DNA Lounge SF is a very cool place and has excellent pizza and we pray it stays open
The DNA on weekends shows that Club 181 people, even when deprived of Club 181, will nevertheless find the Club 181 within themselves and go on Club 181-ing. Collared shirts in muted hues for the boys; small clothing, any kind of small clothing, for the girls. The cover bands Grooveline and the M-80s play on Friday and Saturday nights respectively, and it’s actually the same band in different clothes.

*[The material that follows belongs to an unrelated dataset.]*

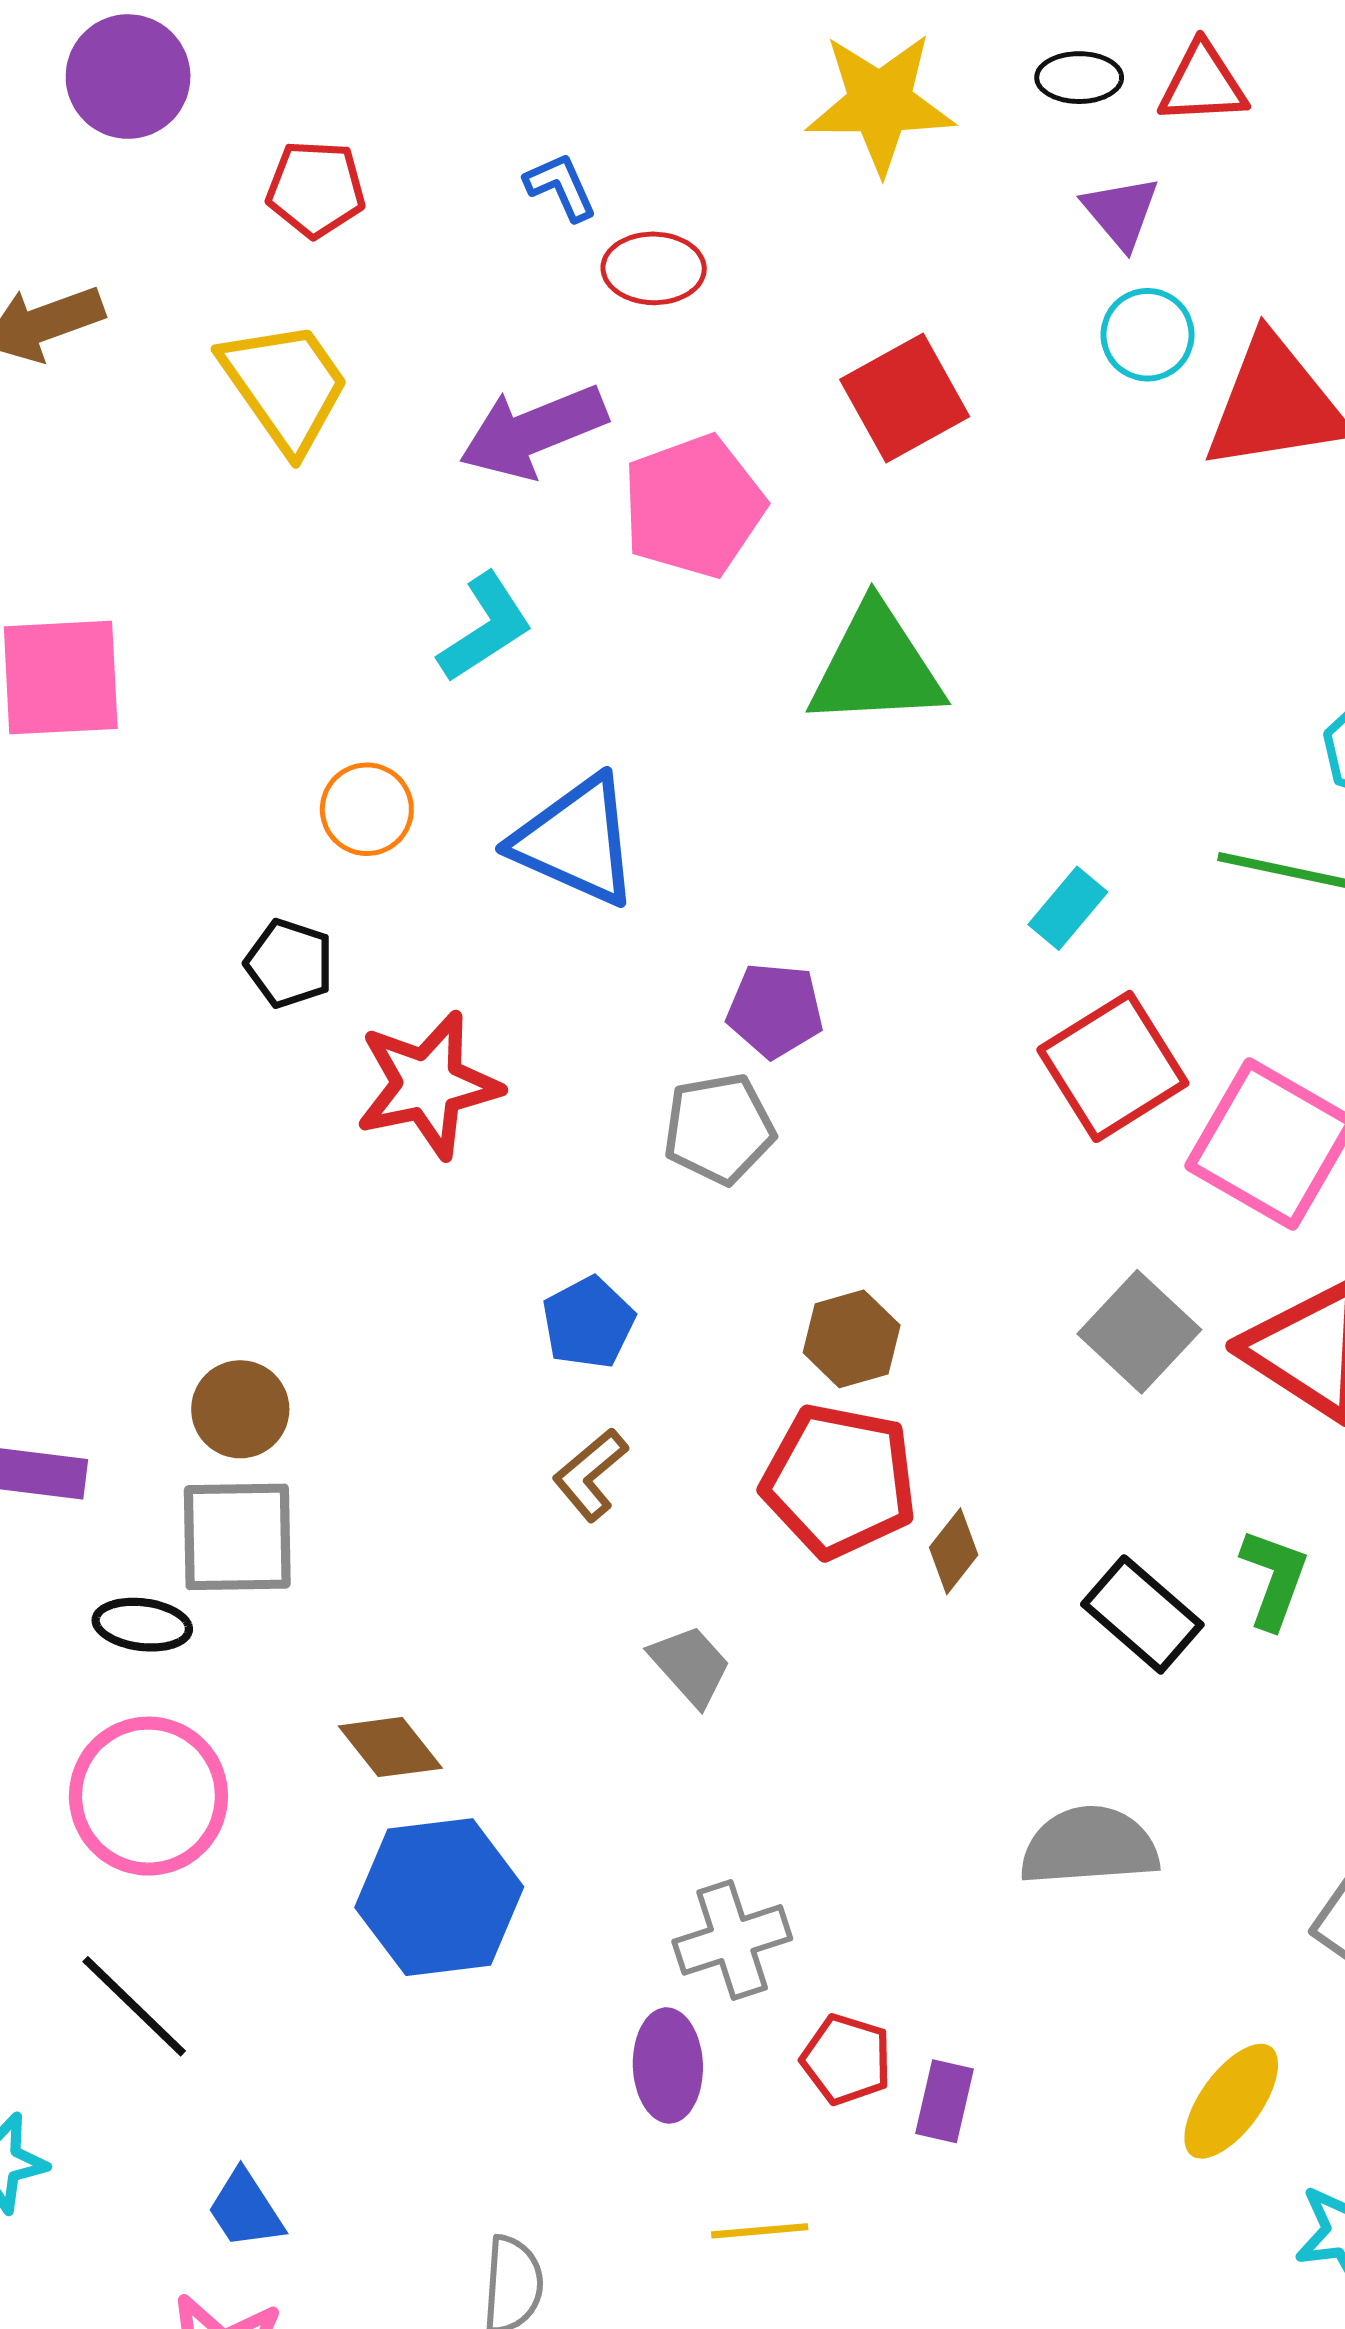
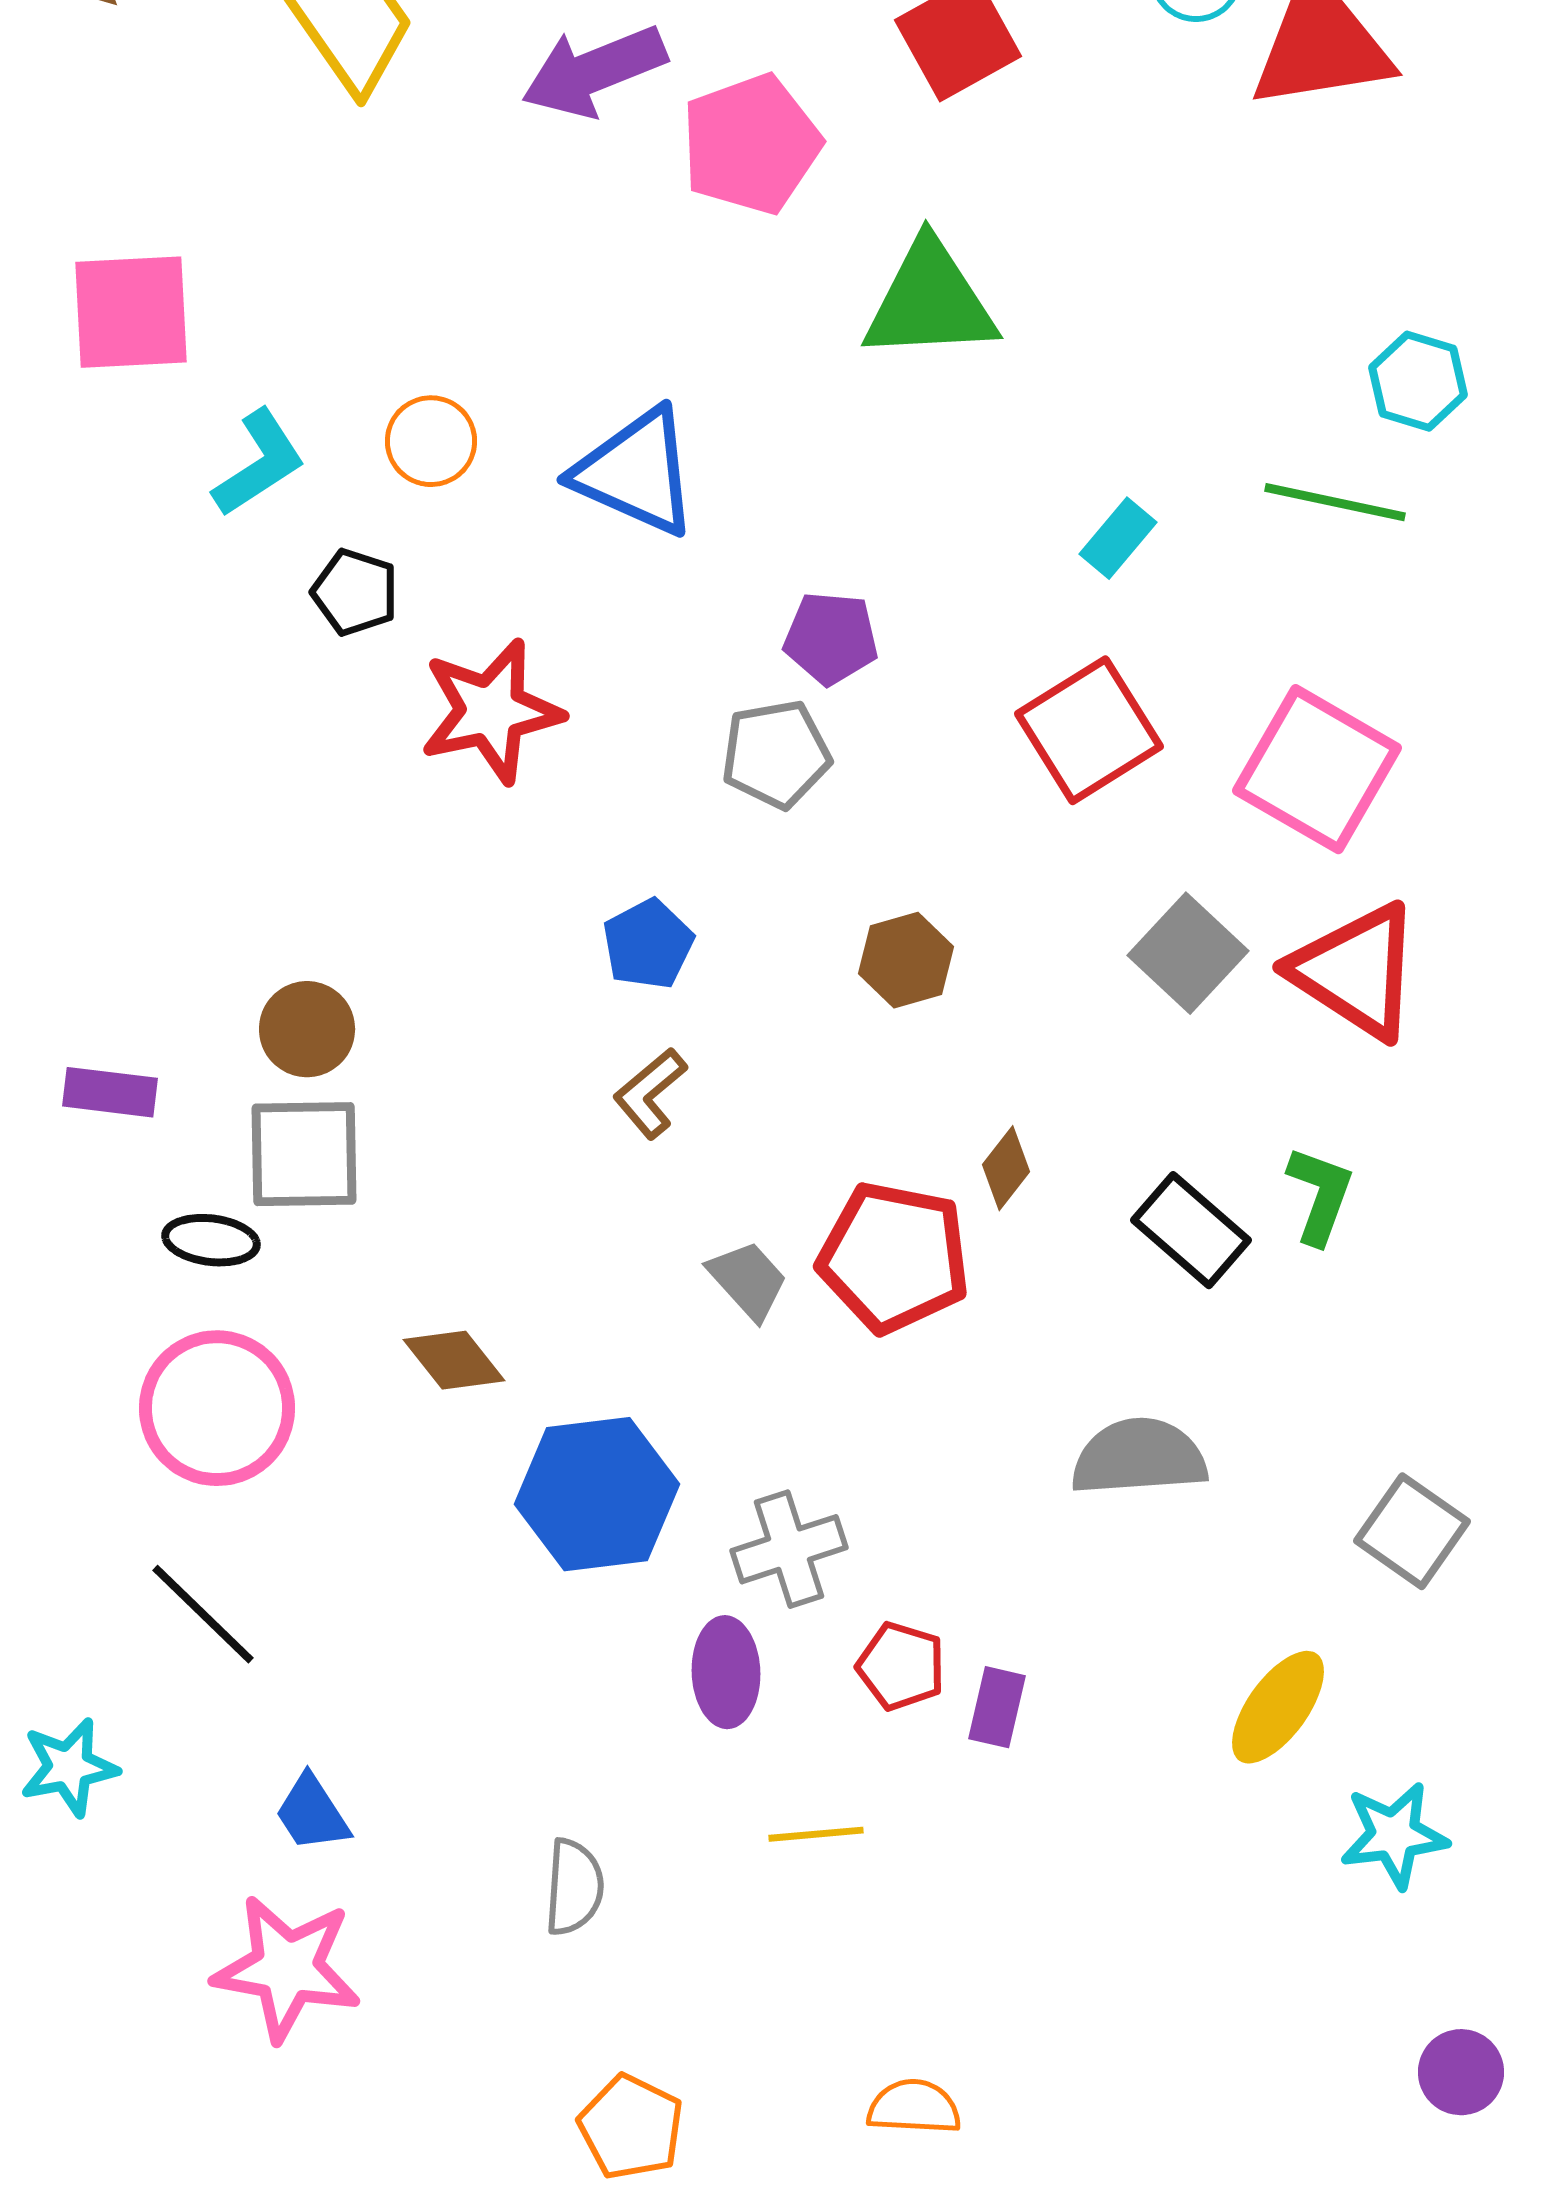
cyan L-shape: (485, 628) -> (259, 463), moved
red square: (1113, 1066) -> (1089, 730), moved
red pentagon: (839, 1481) -> (894, 1257), moved
blue hexagon: (439, 1897) -> (597, 1494), moved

Sadly, we arrive too late this past Saturday to see our favorite Mister Mister number brought to life, but thankfully, we’re just in time to catch a glimpse of a cowboy-preppie layering himself with a slim brunette on the crowded stage during a techno version of “We Are Family.” Her legs wrapped around his waist, her arms encircling his neck, she swoops toward the floor in clumsy circles. He almost drops her more than once and then, getting a better grip, accidentally lifts her skirt to expose her butt-flossed hiney to the crowd. She doesn’t care, tra la la. She’s wild and free and it’s Saturday night.
As we hastily make our way upstairs to Spencer’s Martini Lounge, located in the small VIP room of the DNA, an anachronistic woman in perfect curls and cigarette pants hightails it past us and in the door. The contrast between upstairs and downstairs is profound — low, fabric-covered ceilings, mellow red lanterns, gilded mirrors, and handsome couples elegantly lindy hopping in perfect rhythm. There’s a “rumble” during “Sing Sing Sing” during which several of the most skilled dancers square off.
We leave heaven (unfortunately, the only exit is back downstairs in hell). “I don’t care if you kick them out, just get them the fuck away from my bar,” we overhear one of the tattooed, out-of-place bartenders tell an equally bruising bouncer near the exit. The staggering, slurring “them” in question do not go quietly, and one throws an empty pint glass at the bartender with such force that it sounds like a gunshot when it hits. The barkeep, unfazed, pours another drink as guards wrestle out the drunk. Throw that funky pint glass, white boy.